### What the task asks:
Please repeat the records exactly, keeping the pictures out.

### Record extracts:
============

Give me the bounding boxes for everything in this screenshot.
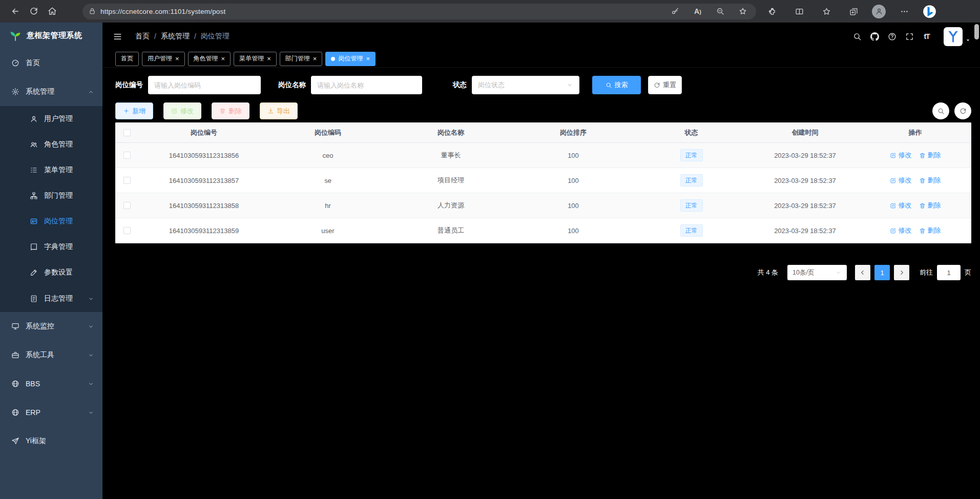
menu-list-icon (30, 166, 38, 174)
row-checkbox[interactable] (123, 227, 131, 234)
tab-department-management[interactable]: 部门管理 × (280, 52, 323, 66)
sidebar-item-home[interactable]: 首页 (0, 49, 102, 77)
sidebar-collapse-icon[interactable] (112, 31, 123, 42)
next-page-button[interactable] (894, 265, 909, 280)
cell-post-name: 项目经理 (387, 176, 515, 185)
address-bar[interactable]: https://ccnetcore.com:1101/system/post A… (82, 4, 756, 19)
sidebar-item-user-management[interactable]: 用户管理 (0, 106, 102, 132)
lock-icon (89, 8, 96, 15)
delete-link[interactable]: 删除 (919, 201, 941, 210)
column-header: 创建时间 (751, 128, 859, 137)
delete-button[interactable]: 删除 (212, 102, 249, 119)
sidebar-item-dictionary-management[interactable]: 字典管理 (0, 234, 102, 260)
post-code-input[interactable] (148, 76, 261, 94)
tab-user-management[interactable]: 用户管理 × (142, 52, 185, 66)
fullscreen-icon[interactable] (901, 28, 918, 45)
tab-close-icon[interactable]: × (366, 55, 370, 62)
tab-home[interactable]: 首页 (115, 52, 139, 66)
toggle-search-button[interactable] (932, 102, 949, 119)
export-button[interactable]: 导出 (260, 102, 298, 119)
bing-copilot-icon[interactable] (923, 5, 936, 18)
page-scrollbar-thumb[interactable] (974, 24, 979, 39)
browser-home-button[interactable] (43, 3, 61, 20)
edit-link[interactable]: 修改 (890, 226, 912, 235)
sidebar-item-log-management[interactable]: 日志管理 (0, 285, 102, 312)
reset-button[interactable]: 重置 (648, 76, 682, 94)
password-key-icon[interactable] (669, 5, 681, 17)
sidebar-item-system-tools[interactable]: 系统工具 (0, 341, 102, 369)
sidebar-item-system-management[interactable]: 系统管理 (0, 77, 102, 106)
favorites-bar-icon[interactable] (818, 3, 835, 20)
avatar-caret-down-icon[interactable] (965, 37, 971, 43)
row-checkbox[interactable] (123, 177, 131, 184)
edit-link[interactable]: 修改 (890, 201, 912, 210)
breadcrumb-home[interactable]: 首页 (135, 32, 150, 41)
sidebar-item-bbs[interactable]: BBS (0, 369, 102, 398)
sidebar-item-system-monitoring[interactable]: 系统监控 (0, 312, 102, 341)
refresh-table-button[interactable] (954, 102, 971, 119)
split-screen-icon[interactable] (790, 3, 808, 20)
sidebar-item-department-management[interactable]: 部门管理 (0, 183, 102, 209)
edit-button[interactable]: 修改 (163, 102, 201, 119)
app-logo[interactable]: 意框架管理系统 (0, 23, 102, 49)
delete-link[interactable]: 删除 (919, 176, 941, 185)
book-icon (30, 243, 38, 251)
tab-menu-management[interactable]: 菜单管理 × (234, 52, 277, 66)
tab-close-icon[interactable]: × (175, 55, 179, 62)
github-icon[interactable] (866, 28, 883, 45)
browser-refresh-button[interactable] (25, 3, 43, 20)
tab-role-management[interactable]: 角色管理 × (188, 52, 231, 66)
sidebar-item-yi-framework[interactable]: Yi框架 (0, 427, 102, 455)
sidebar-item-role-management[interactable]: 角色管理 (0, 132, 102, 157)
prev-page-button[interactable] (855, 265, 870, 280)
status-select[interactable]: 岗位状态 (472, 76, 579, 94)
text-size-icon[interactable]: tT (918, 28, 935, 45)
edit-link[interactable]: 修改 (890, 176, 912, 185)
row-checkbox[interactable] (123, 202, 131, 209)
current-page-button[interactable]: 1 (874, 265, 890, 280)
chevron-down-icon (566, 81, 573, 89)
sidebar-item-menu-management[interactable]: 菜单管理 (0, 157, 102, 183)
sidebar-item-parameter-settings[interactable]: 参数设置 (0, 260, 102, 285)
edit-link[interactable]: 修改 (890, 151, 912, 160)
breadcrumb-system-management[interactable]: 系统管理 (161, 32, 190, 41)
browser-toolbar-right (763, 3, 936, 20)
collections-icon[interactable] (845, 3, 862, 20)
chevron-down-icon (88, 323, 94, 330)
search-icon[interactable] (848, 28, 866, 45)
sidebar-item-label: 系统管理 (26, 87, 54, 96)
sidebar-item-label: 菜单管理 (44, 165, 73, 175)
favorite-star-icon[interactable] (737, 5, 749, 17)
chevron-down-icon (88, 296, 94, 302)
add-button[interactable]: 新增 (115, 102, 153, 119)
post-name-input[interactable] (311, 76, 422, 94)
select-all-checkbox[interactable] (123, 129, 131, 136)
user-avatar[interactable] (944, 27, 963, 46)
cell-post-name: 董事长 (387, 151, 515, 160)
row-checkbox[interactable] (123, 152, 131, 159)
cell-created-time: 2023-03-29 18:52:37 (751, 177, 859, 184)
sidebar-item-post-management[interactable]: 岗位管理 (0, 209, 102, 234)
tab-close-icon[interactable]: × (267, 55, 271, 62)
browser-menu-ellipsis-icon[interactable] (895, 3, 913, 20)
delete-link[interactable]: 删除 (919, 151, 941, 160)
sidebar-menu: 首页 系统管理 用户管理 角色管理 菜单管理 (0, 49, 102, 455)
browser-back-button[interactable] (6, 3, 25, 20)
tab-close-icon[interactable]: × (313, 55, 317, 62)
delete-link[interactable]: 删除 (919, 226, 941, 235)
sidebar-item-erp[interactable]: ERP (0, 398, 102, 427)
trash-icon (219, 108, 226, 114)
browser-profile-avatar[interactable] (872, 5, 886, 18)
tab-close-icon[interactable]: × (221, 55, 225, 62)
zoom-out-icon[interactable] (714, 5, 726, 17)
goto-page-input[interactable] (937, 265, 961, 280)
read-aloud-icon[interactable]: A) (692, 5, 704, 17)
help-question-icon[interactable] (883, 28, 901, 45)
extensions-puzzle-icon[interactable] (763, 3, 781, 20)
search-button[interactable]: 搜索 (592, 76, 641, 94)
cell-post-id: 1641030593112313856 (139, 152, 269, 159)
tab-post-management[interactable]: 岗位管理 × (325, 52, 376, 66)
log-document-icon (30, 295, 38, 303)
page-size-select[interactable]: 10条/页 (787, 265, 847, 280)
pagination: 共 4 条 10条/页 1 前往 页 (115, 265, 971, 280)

============

### Result of the exercise:
Give me the bounding boxes for everything in this screenshot.
menu-list-icon (30, 166, 38, 174)
row-checkbox[interactable] (123, 227, 131, 234)
tab-department-management[interactable]: 部门管理 × (280, 52, 323, 66)
sidebar-item-home[interactable]: 首页 (0, 49, 102, 77)
sidebar-collapse-icon[interactable] (112, 31, 123, 42)
next-page-button[interactable] (894, 265, 909, 280)
cell-post-name: 项目经理 (387, 176, 515, 185)
address-bar[interactable]: https://ccnetcore.com:1101/system/post A… (82, 4, 756, 19)
sidebar-item-user-management[interactable]: 用户管理 (0, 106, 102, 132)
lock-icon (89, 8, 96, 15)
delete-link[interactable]: 删除 (919, 201, 941, 210)
column-header: 创建时间 (751, 128, 859, 137)
delete-button[interactable]: 删除 (212, 102, 249, 119)
sidebar-item-dictionary-management[interactable]: 字典管理 (0, 234, 102, 260)
post-code-input[interactable] (148, 76, 261, 94)
tab-user-management[interactable]: 用户管理 × (142, 52, 185, 66)
fullscreen-icon[interactable] (901, 28, 918, 45)
tab-close-icon[interactable]: × (366, 55, 370, 62)
tab-home[interactable]: 首页 (115, 52, 139, 66)
toggle-search-button[interactable] (932, 102, 949, 119)
export-button[interactable]: 导出 (260, 102, 298, 119)
bing-copilot-icon[interactable] (923, 5, 936, 18)
page-scrollbar-thumb[interactable] (974, 24, 979, 39)
browser-home-button[interactable] (43, 3, 61, 20)
edit-link[interactable]: 修改 (890, 226, 912, 235)
sidebar-item-log-management[interactable]: 日志管理 (0, 285, 102, 312)
reset-button[interactable]: 重置 (648, 76, 682, 94)
password-key-icon[interactable] (669, 5, 681, 17)
sidebar-item-system-tools[interactable]: 系统工具 (0, 341, 102, 369)
sidebar-item-system-management[interactable]: 系统管理 (0, 77, 102, 106)
favorites-bar-icon[interactable] (818, 3, 835, 20)
avatar-caret-down-icon[interactable] (965, 37, 971, 43)
row-checkbox[interactable] (123, 177, 131, 184)
edit-link[interactable]: 修改 (890, 201, 912, 210)
breadcrumb-home[interactable]: 首页 (135, 32, 150, 41)
sidebar-item-bbs[interactable]: BBS (0, 369, 102, 398)
sidebar-item-system-monitoring[interactable]: 系统监控 (0, 312, 102, 341)
refresh-table-button[interactable] (954, 102, 971, 119)
split-screen-icon[interactable] (790, 3, 808, 20)
sidebar-item-department-management[interactable]: 部门管理 (0, 183, 102, 209)
edit-button[interactable]: 修改 (163, 102, 201, 119)
app-logo[interactable]: 意框架管理系统 (0, 23, 102, 49)
delete-link[interactable]: 删除 (919, 176, 941, 185)
book-icon (30, 243, 38, 251)
tab-menu-management[interactable]: 菜单管理 × (234, 52, 277, 66)
tab-close-icon[interactable]: × (175, 55, 179, 62)
github-icon[interactable] (866, 28, 883, 45)
browser-refresh-button[interactable] (25, 3, 43, 20)
tab-role-management[interactable]: 角色管理 × (188, 52, 231, 66)
sidebar-item-yi-framework[interactable]: Yi框架 (0, 427, 102, 455)
sidebar-item-role-management[interactable]: 角色管理 (0, 132, 102, 157)
prev-page-button[interactable] (855, 265, 870, 280)
status-select[interactable]: 岗位状态 (472, 76, 579, 94)
text-size-icon[interactable]: tT (918, 28, 935, 45)
edit-link[interactable]: 修改 (890, 176, 912, 185)
row-checkbox[interactable] (123, 202, 131, 209)
current-page-button[interactable]: 1 (874, 265, 890, 280)
chevron-down-icon (566, 81, 573, 89)
sidebar-item-menu-management[interactable]: 菜单管理 (0, 157, 102, 183)
sidebar-item-parameter-settings[interactable]: 参数设置 (0, 260, 102, 285)
edit-link[interactable]: 修改 (890, 151, 912, 160)
breadcrumb-system-management[interactable]: 系统管理 (161, 32, 190, 41)
browser-toolbar-right (763, 3, 936, 20)
collections-icon[interactable] (845, 3, 862, 20)
chevron-down-icon (88, 323, 94, 330)
search-icon[interactable] (848, 28, 866, 45)
sidebar-item-label: 系统管理 (26, 87, 54, 96)
sidebar-item-label: 菜单管理 (44, 165, 73, 175)
favorite-star-icon[interactable] (737, 5, 749, 17)
chevron-down-icon (88, 296, 94, 302)
add-button[interactable]: 新增 (115, 102, 153, 119)
post-name-input[interactable] (311, 76, 422, 94)
select-all-checkbox[interactable] (123, 129, 131, 136)
user-avatar[interactable] (944, 27, 963, 46)
cell-post-name: 董事长 (387, 151, 515, 160)
row-checkbox[interactable] (123, 152, 131, 159)
cell-created-time: 2023-03-29 18:52:37 (751, 177, 859, 184)
sidebar-item-post-management[interactable]: 岗位管理 (0, 209, 102, 234)
tab-close-icon[interactable]: × (267, 55, 271, 62)
browser-menu-ellipsis-icon[interactable] (895, 3, 913, 20)
delete-link[interactable]: 删除 (919, 151, 941, 160)
sidebar-menu: 首页 系统管理 用户管理 角色管理 菜单管理 (0, 49, 102, 455)
browser-back-button[interactable] (6, 3, 25, 20)
tab-close-icon[interactable]: × (313, 55, 317, 62)
delete-link[interactable]: 删除 (919, 226, 941, 235)
sidebar-item-erp[interactable]: ERP (0, 398, 102, 427)
trash-icon (219, 108, 226, 114)
browser-profile-avatar[interactable] (872, 5, 886, 18)
tab-close-icon[interactable]: × (221, 55, 225, 62)
zoom-out-icon[interactable] (714, 5, 726, 17)
goto-page-input[interactable] (937, 265, 961, 280)
read-aloud-icon[interactable]: A) (692, 5, 704, 17)
help-question-icon[interactable] (883, 28, 901, 45)
extensions-puzzle-icon[interactable] (763, 3, 781, 20)
search-button[interactable]: 搜索 (592, 76, 641, 94)
cell-post-id: 1641030593112313856 (139, 152, 269, 159)
tab-post-management[interactable]: 岗位管理 × (325, 52, 376, 66)
log-document-icon (30, 295, 38, 303)
page-size-select[interactable]: 10条/页 (787, 265, 847, 280)
pagination: 共 4 条 10条/页 1 前往 页 (115, 265, 971, 280)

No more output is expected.